Moreover, the Times article recounted cases in which Mr Sachs appeared to influence policy in ways that benefited his consulting clients. For example:
While he was helping Mr. Cuomo assemble his health care staff, Mr. Sachs’s name arose in an unusual personnel matter, one that held great interest for one of his clients, NYU Langone Medical Center.

For at least a year, NYU Langone had had strained relations with Dr. Harold S. Koplewicz, a well-known psychiatrist who founded the hospital’s child psychiatry center but left in 2009 to start a competing research and clinical center.

Relations worsened because Dr. Koplewicz, who also served as director of the Nathan S. Kline Institute for Psychiatric Research, a state-run psychiatric center in Rockland County that also has a research affiliation with NYU, refused to allow NYU to screen those he hired at the institute, among other issues.

During an October meeting between Mr. Sachs and Dr. Koplewicz, Mr. Sachs suggested the doctor resign from the Kline Institute, people briefed on the meeting said. Should he lobby too aggressively to keep his job, Mr. Sachs warned, Mr. Cuomo, then widely expected to win election, might choose to close down the institute.

In a later meeting in December, Michael F. Hogan, state commissioner of mental health, told Dr. Koplewicz that he had been warned by Mr. Sachs that his reappointment by Mr. Cuomo would be jeopardized if Dr. Koplewicz did not resign, according to the people briefed.

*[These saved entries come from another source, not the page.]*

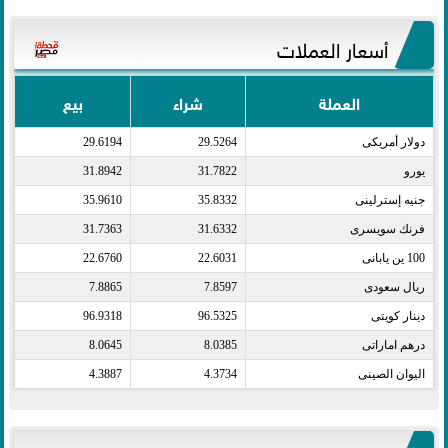
أسعار العملات
العملة
شراء
بيع
دولار أمريكى​
29.5264
29.6194
يورو​
31.7822
31.8942
جنيه إسترلينى​
35.8332
35.9610
فرنك سويسرى​
31.6332
31.7363
100 ين يابانى​
22.6031
22.6760
ريال سعودى​
7.8597
7.8865
دينار كويتى​
96.5325
96.9318
درهم اماراتى​
8.0385
8.0645
اليوان الصينى​
4.3734
4.3887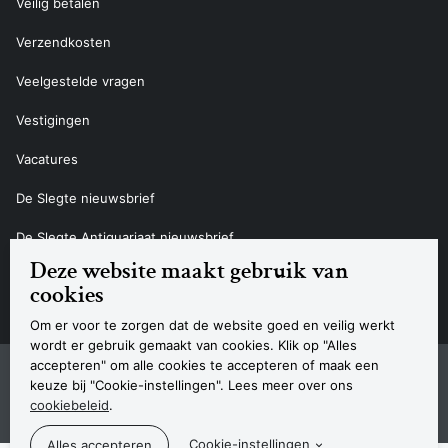
Veilig betalen
Verzendkosten
Veelgestelde vragen
Vestigingen
Vacatures
De Slegte nieuwsbrief
De Slegte Antiquariaat nieuwsbrief
Deze website maakt gebruik van
Contact
cookies
Om er voor te zorgen dat de website goed en veilig werkt
wordt er gebruik gemaakt van cookies. Klik op "Alles
accepteren" om alle cookies te accepteren of maak een
Sitemap
Privacyverklaring
Cookieverklaring
Algemene voorwaarden
Disclaimer
Contact
keuze bij "Cookie-instellingen". Lees meer over ons
Navigatie
cookiebeleid
.
© 2026 Boekhandel De Slegte
Cookie-instellingen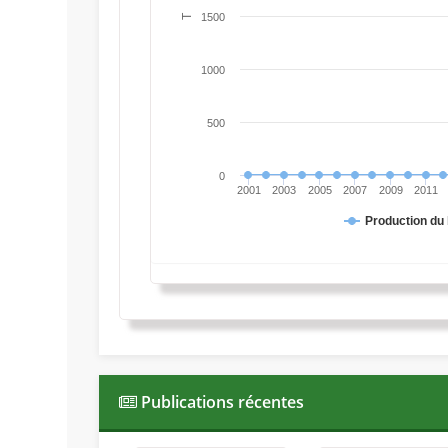
1500
T
1000
500
0
2001
2003
2005
2007
2009
2011
Production du 
Publications récentes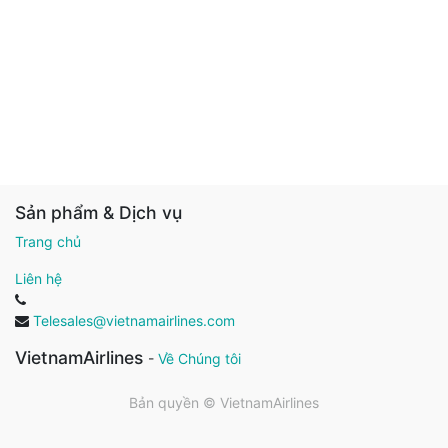
Sản phẩm & Dịch vụ
Trang chủ
Liên hệ
Telesales@vietnamairlines.com
VietnamAirlines
-
Về Chúng tôi
Bản quyền ©
VietnamAirlines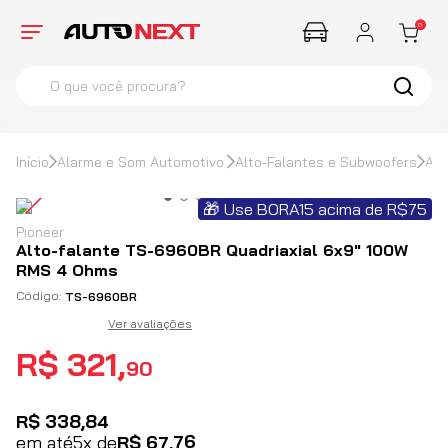
0
O que você procura?
termos mais buscados
1
º
Corsa
Alarme e Som Automotivo
Alto-Falantes e Subwoofers
Alt
2
º
Farol
🎁 Use BORA15 acima de R$75
3
º
Santana
Pioneer
4
º
Hella
Alto-falante TS-6960BR Quadriaxial 6x9" 100W
RMS 4 Ohms
TS-6960BR
Ver avaliações
R$
321
,
90
R$
338
,
84
76
em até
5
x de
R$
67
,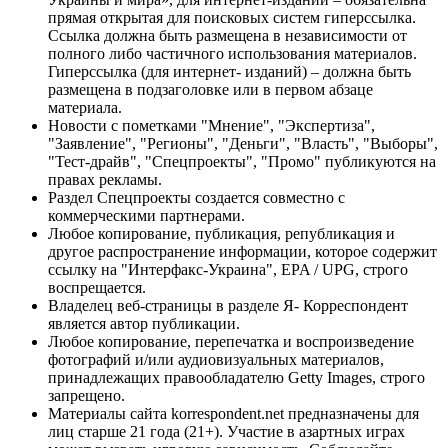
прямая открытая для поисковых систем гиперссылка.
Ссылка должна быть размещена в независимости от
полного либо частичного использования материалов.
Гиперссылка (для интернет- изданий) – должна быть
размещена в подзаголовке или в первом абзаце
материала.
Новости с пометками "Мнение", "Экспертиза",
"Заявление", "Регионы", "Деньги", "Власть", "Выборы",
"Тест-драйв", "Спецпроекты", "Промо" публикуются на
правах рекламы.
Раздел Спецпроекты создается совместно с
коммерческими партнерами.
Любое копирование, публикация, републикация и
другое распространение информации, которое содержит
ссылку на "Интерфакс-Украина", EPA / UPG, строго
воспрещается.
Владелец веб-страницы в разделе Я- Корреспондент
является автор публикации.
Любое копирование, перепечатка и воспроизведение
фотографий и/или аудиовизуальных материалов,
принадлежащих правообладателю Getty Images, строго
запрещено.
Материалы сайта korrespondent.net предназначены для
лиц старше 21 года (21+). Участие в азартных играх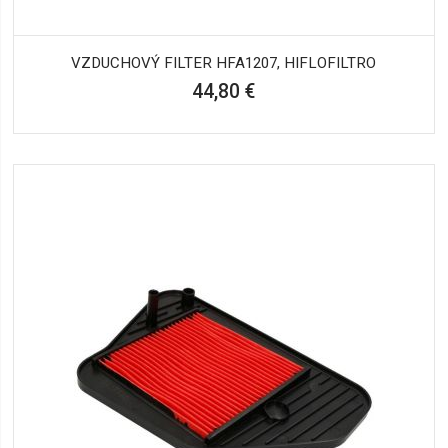
VZDUCHOVÝ FILTER HFA1207, HIFLOFILTRO
44,80 €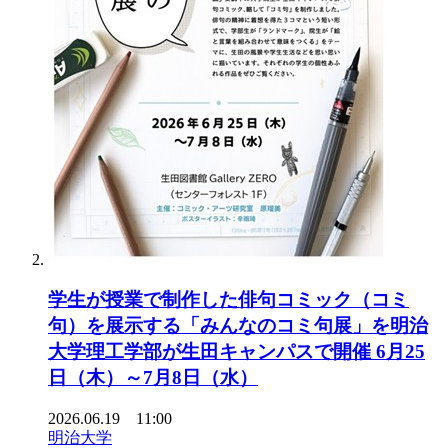
学生が授業で制作した俳句コミック（コミ
句）を展示する「みんなのコミ句展」を明治
大学理工学部が生田キャンパスで開催 6月25
日（木）～7月8日（水）
2026.06.19 11:00
明治大学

Afterward, Dr. Koplewicz wrote Dr. Hogan a letter detailing his accomplishments as director of the institute and complaining of the pressure being exerted by Mr. Sachs.

'As you explained — and I appreciate your candor — you have been pressured by NYU through Jeff Sachs to have me resign as a condition for your reappointment as commissioner of mental health,' Dr. Koplewicz wrote in the letter.

In a response sent the following day, Dr. Hogan did not dispute Dr. Koplewicz’s account but suggested that he had been insufficiently cooperative with NYU and the Office of Mental Health.

'Accordingly, your service as director, Psychiatric Research Institute, will end effective Jan. 13, 2011,' Dr. Hogan wrote.

Dr. Koplewicz and Dr. Hogan both declined to comment, though neither disputed the authenticity of the letters.

This case is particularly disquieting because of Governor Cuomo's former role as a tough state attorney general who targeted white collar crime.

Summary

US health care is hugely complex. The interests of its increasingly large commercial players can be strongly affected by the actions of government at local, state and national levels.

We have previously discussed the pervasiveness of conflicts of interest throughout health care. It should come as no surprise that there are important conflicts affecting government leaders who have power over health care issues.

Although there may actually be more laws and regulations about conflicts of interest affecting government leaders than about those affecting, say, leaders of academic medical institutions, the increasingly incestuous nature of health care leadership seems to add impetus to entwine the system in ever increasing strands of conflict.

So, I humbly suggest, as a variation on a theme I have sounded before, that governmental leaders who have power over health care should put the health of patients and the population first, and should not have relationships that risk this mission in service of private gain.  Furthermore, leaders of civilian health care organizations, especially of hospitals, hospital systems and physicians' groups whose mission is also to improve care of individuals and society, should not seek to entangle government leaders in conflicts meant to serve private financial interests.